I saw the usage of Spanish in some places. As this is an open-source project, this would be better written in English.
Lastly, and also considering that this is an open-source project (and also for consistency inside the project itself) I saw quite a lot of (minuscule) violations of PEP8 which should be addressed. You can use a tool like flake8 on your changes to find those lines. The main problems are:
- Proper use of white-space around operator
- capitalisation of methods.

I will give you some time to address this, but I understand that this review comes late and that you maybe have other things to do by now. If that is the case, let me know and I will fix those issues myself. I would however prefer that the changes be made by the original author. This would identify the proper person as author of that particular line.

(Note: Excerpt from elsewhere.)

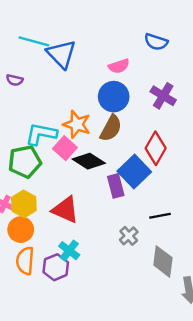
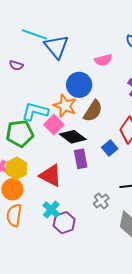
blue circle: (114, 97) -> (79, 85), moved
blue square: (134, 171) -> (110, 148), size x0.6
purple rectangle: (116, 186) -> (81, 159), moved
purple hexagon: (56, 267) -> (64, 223), moved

exhuma · 2018-05-16T06:09:58Z

HDexample.py

+num_users=100
+numsse=0
+numclusters=5 # starts at 5
+max_iteraciones=10


It would be nice to rename this to max_iterations to keep the code in English, so other readers have an easier time reading this.

of course, i will rename it

exhuma · 2018-05-16T06:12:04Z

HDexample.py

+numclusters=5 # starts at 5
+max_iteraciones=10
+ts = time.time()
+start_time=datetime.datetime.fromtimestamp(ts).strftime('%Y-%m-%d %H:%M:%S')

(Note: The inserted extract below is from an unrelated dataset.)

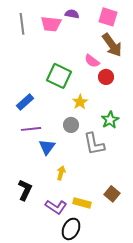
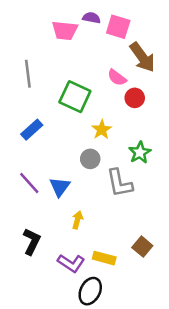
pink square: (108, 17) -> (118, 27), moved
gray line: (22, 24) -> (28, 74), moved
purple line: (31, 129) -> (29, 183), moved, turned 54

You can simplify these two lines by simply using:

start_time = datetime.now()

There is also no need to use time.time() first an there is also no need to run strftime. Python takes care of that when printing (but the format will be slightly different).

you are right

exhuma · 2018-05-16T06:12:32Z

HDexample.py

+ts = time.time()
+start_time=datetime.datetime.fromtimestamp(ts).strftime('%Y-%m-%d %H:%M:%S')
+while numclusters<=50: # compute SSE from num_clusters=5 to 50
+    supersol=0#supersolucion, distancias entre el clusters y los usuarios.

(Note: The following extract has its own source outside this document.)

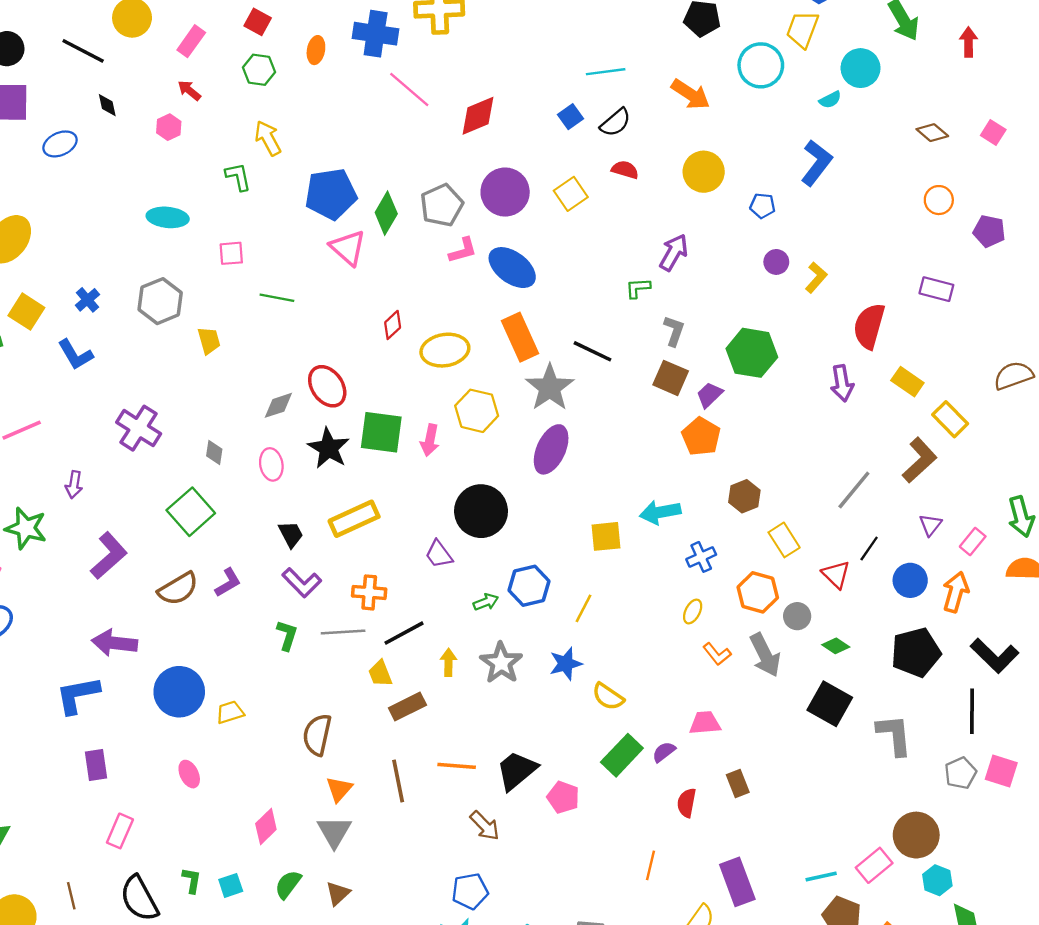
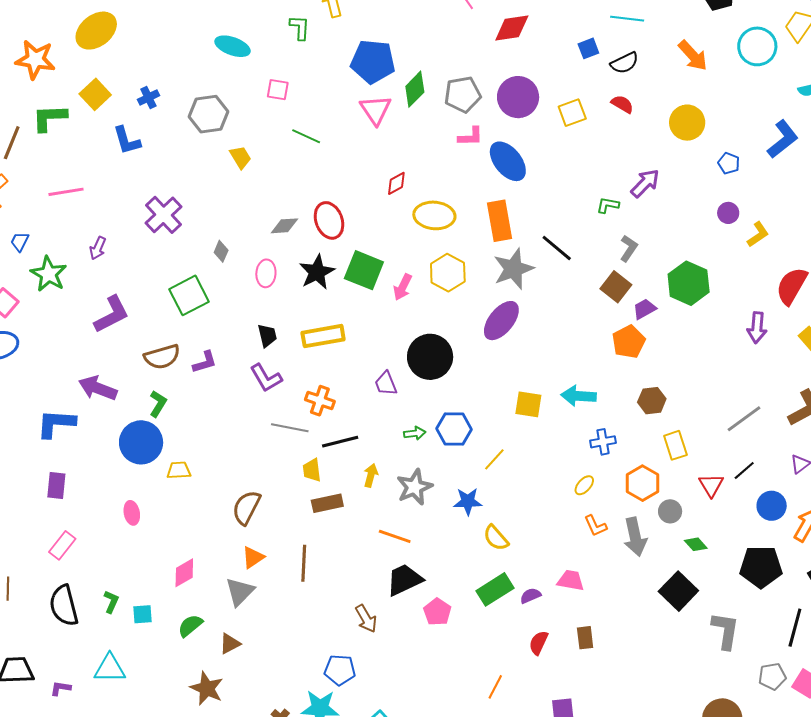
yellow trapezoid: (209, 341) -> (241, 157), turned -30
green L-shape: (287, 635) -> (158, 404), moved
orange line: (457, 766) -> (395, 536), moved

Please translate this comment to English.

of course, i will do it

exhuma · 2018-05-16T06:13:38Z

HDexample.py

+while numclusters<=50: # compute SSE from num_clusters=5 to 50
+    supersol=0#supersolucion, distancias entre el clusters y los usuarios.
+    users=[] # users are the items of this example
+    for i in range(num_users):#en el range el numero de usuarios


Please translate this comment to English

of course, i will do it

exhuma · 2018-05-16T06:14:10Z

HDexample.py

+    print " executing...",numclusters
+    ts = time.time()
+    st=datetime.datetime.fromtimestamp(ts).strftime('%Y-%m-%d %H:%M:%S')
+    print st


This is not Python3 compatible (print is a function in Python 3). You might want to add this to the beginning of the module (if you are using Python 2):

from __future__ import print_function

thanks, i will do

exhuma · 2018-05-17T07:20:56Z

cluster/method/kmeans.py

+                    item, closest_centroid):
+                closest_cluster = my_centroids[centro]
+
+        if id(closest_cluster) != id(origin):


Is there a specific reason why you used id( here instead of using the is operator? If not, this might be a bit more pythonic by writing:

if closest_cluster is origin: ...

you are right

exhuma · 2018-05-17T07:22:44Z

cluster/util.py

+def HDcentroid(data):
+    dict_words={}
+    dict_weight={}
+    words_per_user=10 #10 words per user. This value is not used.


This line can be removed. The value is only used inside the scope of the following for loop, and only introduces "noise" here.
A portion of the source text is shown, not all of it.